-- Records from a data source --

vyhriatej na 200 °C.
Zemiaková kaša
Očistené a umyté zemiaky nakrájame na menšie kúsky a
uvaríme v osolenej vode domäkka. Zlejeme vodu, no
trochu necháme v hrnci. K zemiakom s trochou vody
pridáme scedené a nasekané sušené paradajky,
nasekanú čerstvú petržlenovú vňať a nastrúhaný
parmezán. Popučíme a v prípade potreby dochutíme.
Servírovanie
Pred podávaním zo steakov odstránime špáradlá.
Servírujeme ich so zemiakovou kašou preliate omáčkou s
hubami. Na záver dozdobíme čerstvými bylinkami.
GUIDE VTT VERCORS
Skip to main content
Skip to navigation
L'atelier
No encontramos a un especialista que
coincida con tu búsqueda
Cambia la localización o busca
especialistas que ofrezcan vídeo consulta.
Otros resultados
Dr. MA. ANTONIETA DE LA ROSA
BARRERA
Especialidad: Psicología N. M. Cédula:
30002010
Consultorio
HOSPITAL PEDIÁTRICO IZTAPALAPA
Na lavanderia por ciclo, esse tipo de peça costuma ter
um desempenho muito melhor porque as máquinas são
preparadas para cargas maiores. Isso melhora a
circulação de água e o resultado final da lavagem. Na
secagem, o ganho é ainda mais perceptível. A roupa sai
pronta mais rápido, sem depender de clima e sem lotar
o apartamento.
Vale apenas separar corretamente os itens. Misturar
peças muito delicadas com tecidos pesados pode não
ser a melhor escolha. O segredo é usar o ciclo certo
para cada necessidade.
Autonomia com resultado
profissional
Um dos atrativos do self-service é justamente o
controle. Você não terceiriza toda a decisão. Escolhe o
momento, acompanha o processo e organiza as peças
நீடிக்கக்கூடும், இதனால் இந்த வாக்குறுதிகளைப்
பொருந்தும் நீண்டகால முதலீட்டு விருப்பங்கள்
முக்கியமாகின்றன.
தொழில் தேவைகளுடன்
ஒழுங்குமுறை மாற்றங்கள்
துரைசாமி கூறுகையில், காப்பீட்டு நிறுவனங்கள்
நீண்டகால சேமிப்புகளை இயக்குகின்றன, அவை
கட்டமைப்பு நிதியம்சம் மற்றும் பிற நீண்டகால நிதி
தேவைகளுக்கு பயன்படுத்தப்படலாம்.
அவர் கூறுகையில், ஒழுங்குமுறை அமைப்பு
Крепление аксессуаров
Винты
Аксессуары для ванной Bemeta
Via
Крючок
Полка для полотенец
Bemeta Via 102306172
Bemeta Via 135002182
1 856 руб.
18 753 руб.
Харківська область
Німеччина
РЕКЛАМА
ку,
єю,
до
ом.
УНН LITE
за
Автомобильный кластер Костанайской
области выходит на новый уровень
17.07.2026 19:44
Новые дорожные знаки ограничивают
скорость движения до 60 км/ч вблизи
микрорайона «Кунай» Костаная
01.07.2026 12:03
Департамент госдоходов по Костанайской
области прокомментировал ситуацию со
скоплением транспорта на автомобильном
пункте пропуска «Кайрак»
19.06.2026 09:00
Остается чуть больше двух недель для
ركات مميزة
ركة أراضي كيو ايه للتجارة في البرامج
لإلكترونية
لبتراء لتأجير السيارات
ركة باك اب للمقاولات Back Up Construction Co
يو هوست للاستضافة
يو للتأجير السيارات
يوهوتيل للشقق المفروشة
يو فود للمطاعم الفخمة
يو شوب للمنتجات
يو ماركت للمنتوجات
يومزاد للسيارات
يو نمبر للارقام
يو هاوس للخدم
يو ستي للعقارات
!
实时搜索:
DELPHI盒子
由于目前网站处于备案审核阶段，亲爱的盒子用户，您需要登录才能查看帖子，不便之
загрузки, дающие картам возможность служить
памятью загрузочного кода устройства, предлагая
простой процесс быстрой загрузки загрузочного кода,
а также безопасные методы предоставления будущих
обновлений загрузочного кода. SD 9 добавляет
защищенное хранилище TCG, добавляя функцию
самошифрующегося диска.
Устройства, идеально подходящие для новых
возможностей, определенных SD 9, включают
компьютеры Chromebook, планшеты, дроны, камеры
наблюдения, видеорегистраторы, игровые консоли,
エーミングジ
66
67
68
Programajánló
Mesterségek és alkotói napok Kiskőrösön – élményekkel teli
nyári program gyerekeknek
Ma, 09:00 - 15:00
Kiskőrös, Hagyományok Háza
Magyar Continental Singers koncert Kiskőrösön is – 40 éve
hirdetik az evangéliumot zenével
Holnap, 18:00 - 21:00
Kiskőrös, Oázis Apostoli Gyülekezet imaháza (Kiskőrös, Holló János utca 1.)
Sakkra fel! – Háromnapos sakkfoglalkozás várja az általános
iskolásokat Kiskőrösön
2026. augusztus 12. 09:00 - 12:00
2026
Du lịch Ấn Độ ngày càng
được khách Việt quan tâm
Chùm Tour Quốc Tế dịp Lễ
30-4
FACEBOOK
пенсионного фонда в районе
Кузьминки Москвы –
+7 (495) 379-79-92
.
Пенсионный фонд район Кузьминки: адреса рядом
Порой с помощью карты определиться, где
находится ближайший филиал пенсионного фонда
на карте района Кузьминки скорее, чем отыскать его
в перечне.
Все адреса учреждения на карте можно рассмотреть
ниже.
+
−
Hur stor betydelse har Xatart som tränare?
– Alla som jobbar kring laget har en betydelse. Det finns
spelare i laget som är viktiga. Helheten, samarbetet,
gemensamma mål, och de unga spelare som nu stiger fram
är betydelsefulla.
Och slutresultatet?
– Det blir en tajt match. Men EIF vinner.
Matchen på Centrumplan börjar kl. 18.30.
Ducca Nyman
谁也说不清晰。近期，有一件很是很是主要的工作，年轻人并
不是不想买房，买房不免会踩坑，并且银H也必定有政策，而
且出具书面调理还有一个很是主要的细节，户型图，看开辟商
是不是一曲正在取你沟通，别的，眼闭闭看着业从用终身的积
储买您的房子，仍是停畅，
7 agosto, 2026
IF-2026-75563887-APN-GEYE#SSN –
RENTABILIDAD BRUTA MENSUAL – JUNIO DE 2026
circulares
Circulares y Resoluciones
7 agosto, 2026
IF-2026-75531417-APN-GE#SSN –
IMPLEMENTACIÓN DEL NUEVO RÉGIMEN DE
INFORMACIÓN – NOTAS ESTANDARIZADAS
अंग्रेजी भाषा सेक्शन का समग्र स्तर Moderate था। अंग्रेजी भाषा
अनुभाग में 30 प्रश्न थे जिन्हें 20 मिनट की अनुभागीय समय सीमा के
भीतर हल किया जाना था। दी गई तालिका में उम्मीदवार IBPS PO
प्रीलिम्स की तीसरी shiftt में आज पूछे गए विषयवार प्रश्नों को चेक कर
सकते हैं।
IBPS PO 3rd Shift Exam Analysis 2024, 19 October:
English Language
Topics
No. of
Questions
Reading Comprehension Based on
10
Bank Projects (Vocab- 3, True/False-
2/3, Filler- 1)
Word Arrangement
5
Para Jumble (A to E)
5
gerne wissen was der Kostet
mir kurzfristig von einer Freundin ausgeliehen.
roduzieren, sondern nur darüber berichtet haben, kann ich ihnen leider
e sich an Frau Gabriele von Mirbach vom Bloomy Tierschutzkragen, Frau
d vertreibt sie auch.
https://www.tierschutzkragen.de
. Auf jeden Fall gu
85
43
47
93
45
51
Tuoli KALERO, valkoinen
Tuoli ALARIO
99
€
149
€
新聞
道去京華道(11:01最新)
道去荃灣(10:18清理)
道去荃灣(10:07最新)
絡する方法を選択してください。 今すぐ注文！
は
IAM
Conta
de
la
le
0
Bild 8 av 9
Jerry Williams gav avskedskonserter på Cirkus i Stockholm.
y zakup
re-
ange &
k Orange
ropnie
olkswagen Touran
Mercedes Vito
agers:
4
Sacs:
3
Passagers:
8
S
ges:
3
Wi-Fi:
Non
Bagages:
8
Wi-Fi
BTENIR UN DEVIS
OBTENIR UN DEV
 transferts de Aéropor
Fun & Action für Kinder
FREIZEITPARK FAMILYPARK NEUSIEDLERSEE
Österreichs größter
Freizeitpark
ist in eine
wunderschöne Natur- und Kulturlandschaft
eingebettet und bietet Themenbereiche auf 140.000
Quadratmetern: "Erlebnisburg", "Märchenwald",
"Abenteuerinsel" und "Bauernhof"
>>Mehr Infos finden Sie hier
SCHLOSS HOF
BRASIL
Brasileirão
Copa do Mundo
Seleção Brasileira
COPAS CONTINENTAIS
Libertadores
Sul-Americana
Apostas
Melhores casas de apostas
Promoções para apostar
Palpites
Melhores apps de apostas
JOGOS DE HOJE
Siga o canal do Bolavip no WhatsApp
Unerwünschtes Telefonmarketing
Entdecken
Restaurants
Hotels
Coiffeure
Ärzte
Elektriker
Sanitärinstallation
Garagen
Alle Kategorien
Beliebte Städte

-- WHAT THE TASK REQUIRES --
Please set down again, word for word, only the lines from the start of the entries through the line with "Na lavanderia por", both ends included.

-- TASK OUTPUT --
vyhriatej na 200 °C.
Zemiaková kaša
Očistené a umyté zemiaky nakrájame na menšie kúsky a
uvaríme v osolenej vode domäkka. Zlejeme vodu, no
trochu necháme v hrnci. K zemiakom s trochou vody
pridáme scedené a nasekané sušené paradajky,
nasekanú čerstvú petržlenovú vňať a nastrúhaný
parmezán. Popučíme a v prípade potreby dochutíme.
Servírovanie
Pred podávaním zo steakov odstránime špáradlá.
Servírujeme ich so zemiakovou kašou preliate omáčkou s
hubami. Na záver dozdobíme čerstvými bylinkami.
GUIDE VTT VERCORS
Skip to main content
Skip to navigation
L'atelier
No encontramos a un especialista que
coincida con tu búsqueda
Cambia la localización o busca
especialistas que ofrezcan vídeo consulta.
Otros resultados
Dr. MA. ANTONIETA DE LA ROSA
BARRERA
Especialidad: Psicología N. M. Cédula:
30002010
Consultorio
HOSPITAL PEDIÁTRICO IZTAPALAPA
Na lavanderia por ciclo, esse tipo de peça costuma ter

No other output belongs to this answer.